Last night wasn’t as rough as the one before. Sure, I woke up at 2 AM, after a few hours of sleep here and there, and felt wide awake. I sat on the couch and watched silent television, drifting off sitting straight up for another hour and a half. The combination of the humidifier, Breathe Right strips, and Tylenol sinus congestion and pain (nighttime) helped a lot. I nearly started going down the spaz out path, though. I managed to hold it together until this morning. I was in the shower and Ash said how proud he was of me for being positive in trying new tactics for sleep and not losing my mind, like I had before. And that is when I lost it. I had to cry; it had been too long and the weight of all these extra jobs and this third, final, and most daunting pregnancy has been breaking me down. I try very hard to be stoic and hide all of this; I have to stay strong for so many people: my myriad of students, my husband, the children.
I get into this mode where I feel so put out and unfairly attacked by so many things, when in fact, I should just shut the hell up and realize how damn good I have it. So I have a little irritability brought on by hormones… could be worse. I could be terminally ill. Or one of the kids could be.
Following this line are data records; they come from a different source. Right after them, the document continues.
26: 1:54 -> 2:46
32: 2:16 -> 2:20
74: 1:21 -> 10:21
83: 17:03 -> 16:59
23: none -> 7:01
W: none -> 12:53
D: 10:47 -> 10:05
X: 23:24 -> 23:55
Or we could be flat out poor or in debt up to our eyeballs. But we’re so not. We’ve planned and worked hard and to be honesty, we’ve been so damn lucky. We have constructed this life wherein we’re awfully comfortable and sometimes, though it feels staid, I should really take that proverbial step back and look at all that we have. Lordy, my kids are so freaking awesome. Isaac is practically potty training himself, Elliot is finally reading at the level I’d expect him to be at, and they both just light up when they come home to me. There’s just nothing like that feeling, I tell you.
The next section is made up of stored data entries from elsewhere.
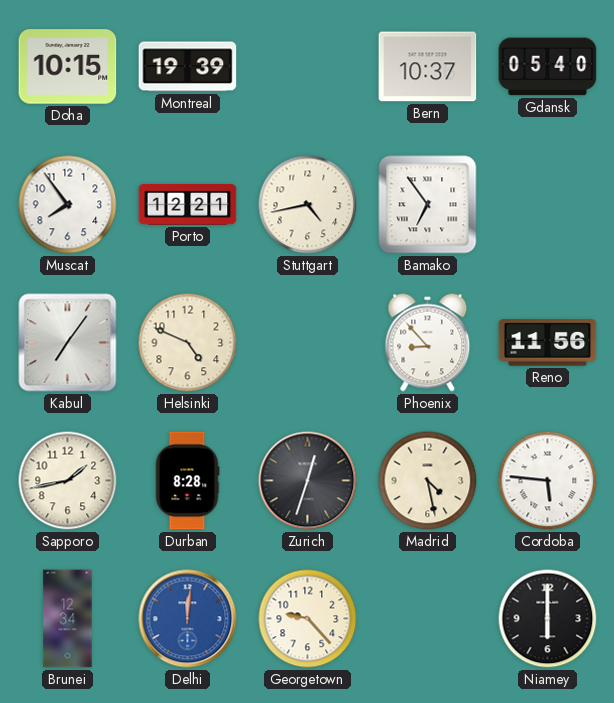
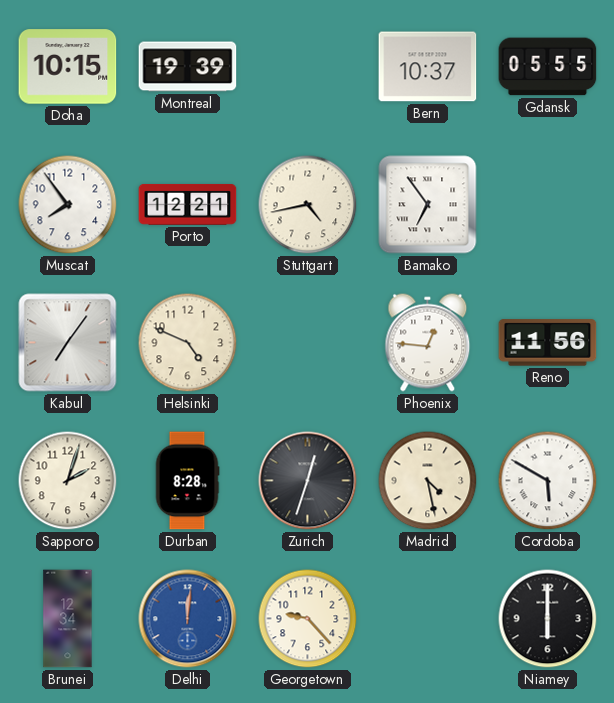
Gdansk: 05:40 -> 05:55
Phoenix: 8:53 -> 12:46
Sapporo: 1:43 -> 2:03
Cordoba: 5:46 -> 5:50
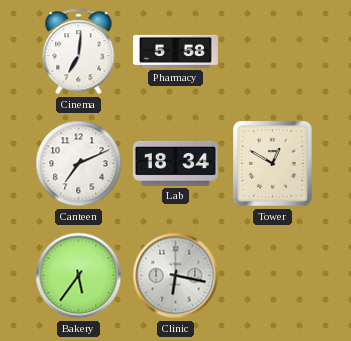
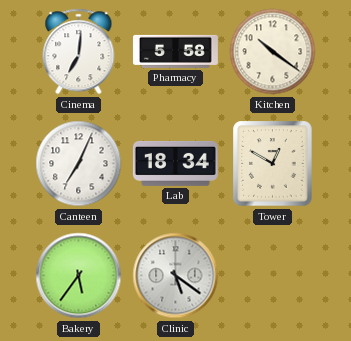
Kitchen: none -> 10:21
Canteen: 7:11 -> 7:04
Clinic: 6:17 -> 5:21
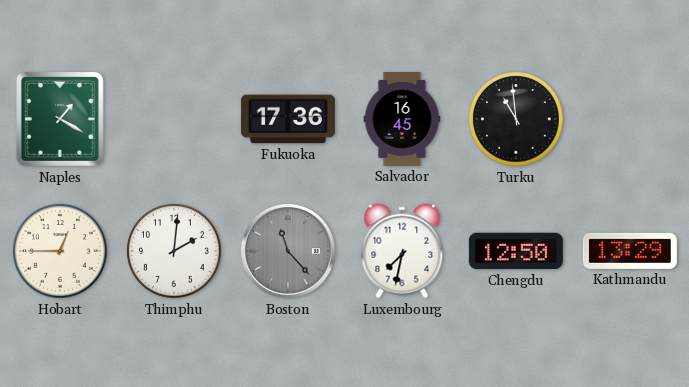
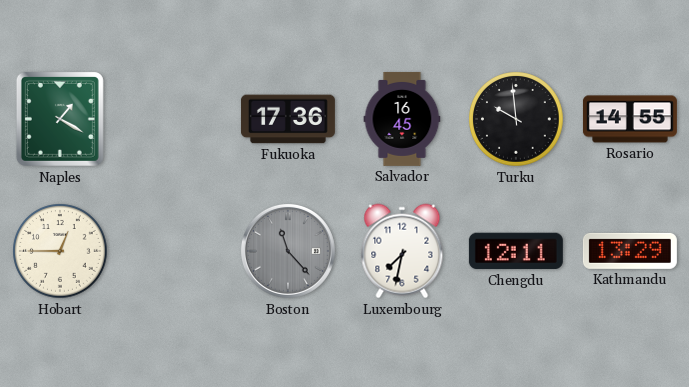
Turku: 10:59 -> 9:59
Rosario: none -> 14:55
Thimphu: 2:01 -> none
Chengdu: 12:50 -> 12:11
And my husband, well, let’s not get all mushy but I don’t know how I ever even managed to land one so great. We make things work and that’s ridiculously important when you have jobs and kids and dogs and a mortgage and all that jazz. In fact, one good example is this afternoon, when I will go to prenatal yoga and he’ll rearrange his evening run and make dinner for the kids, get them all ready for bed. Typically I do this because it still gets dark early enough that he has to head out soon after work if he wants to get in any good trail runs. We have a balance (though, it’s definitely not 50/50; he has never once touched a broom or the vacuum).
Sometimes I just get so caught up in the little things and not the good ones. I need to find joy in the right little things; the little purple flowers that grow in my yard, the way light filters into my kitchen, eggs, lattes, date days, hugs. I’ve been clouded by pregnancy side effects but I’m getting better. Always getting better.